@yousefk, congrats on going from 1880 to 2350! That’s not easy, but it means you’ve reviewed properly. Believe it or not, it’s a rare skill to know how to improve from practice tests. The point I’m trying to make is taking practice tests alone is not the way to go. You have to pair it with proper review.
To be clear, practice tests are definitely important. They have a time and a place. However, simply taking a test, then going over the questions you missed rarely leads to any significant improvement. Most people don’t actually go over questions they missed the right way.
Proper review involves:
- identifying problem/concept types you’re missing
- mastering every variation of that concept at the proper difficulty levels
The problem with only reviewing the questions you missed is that you’re never going to see that exact question again. Moreover, that one question doesn’t contain different variations of the same concept.
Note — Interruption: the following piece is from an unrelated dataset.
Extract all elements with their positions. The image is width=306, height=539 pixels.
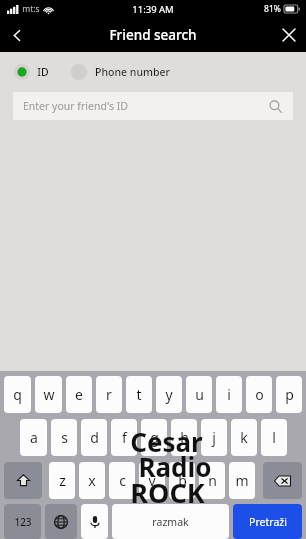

For example, if you got a 30-60-90 degree triangle question wrong and figure it out afterwards, that doesn’t mean you’ve mastered the 30-60-90 concept entirely. It just means you’ve learned how to do one variation of that concept. On the next practice test, you could get another 30-60-90 degree triangle question wrong because it’s asked in a different way, or the circumstances are a little bit different.
This is where prep books or programs come into play. You should go to the chapter that deals with that concept and learn every variation of it.
You said the SAT doesn’t test for a deeper understanding, but it does. Just look at functions. There are easy function questions, and there are very hard function questions. Functions are one of the most common concepts on the current SAT, so the test can afford to test that concept in various ways across multiple questions. Just because you can solve “If f(x) = 2x, what is f(5)?” doesn’t mean you can solve “If f(x) = 2x - 4, and f§ = 10, what is the value of p?” Or what about graph functions and symbol functions?
You’re right that there’s only so many ways the SAT will test a particular concept, but you have to expose yourself to all those variations and difficulty levels. Taking 10 or 15 tests is one way to gain that wide exposure, but it’s too unorganized and time-consuming.
Not only would you be trying to learn too many other concepts simultaneously, you’re also waiting to take 10+ tests before you would come across all the possible variations of a particular concept. It’s more effective to decide you’re going to master 5 concepts than try to superficially learn 20 things.
Another funny thing I’ve noticed is that many students will often miss the same EXACT variation of a concept on the next test. In fact, they could very well miss the exact same question. You can literally show them the same question they missed before, and they’ll have no idea how to approach it even a few hours later.
This happens because many students never go back to their missed questions more than once. Their idea of review is passively watching a video or reading an explanation. Once the explanation makes sense, they believe that’s all they have to do. They believe they’ve mastered it now. The problem is they didn’t actually work through the steps themselves until the concepts are ingrained in their heads.
You’re right that the weight loss analogy is a bit flawed, but no analogy is perfect. I’m using it to illustrate a point – not every factor has to be consistent for an analogy to be useful. Taking practice tests may lead to test format familiarity, develop endurance, and maybe even give a sense of pacing, but those factors are trivial compared to actually knowing the material. One big reason people are unable to finish or pace themselves properly is that they take too long doing the questions. Becoming more fluent in those concepts automatically increases speed.
Learning the concepts is the heart of prep – the true dieting and exercising.
I’m not saying don’t take practice tests. I’m saying don’t ONLY take practice tests. More importantly, you have to REVIEW the practice tests properly.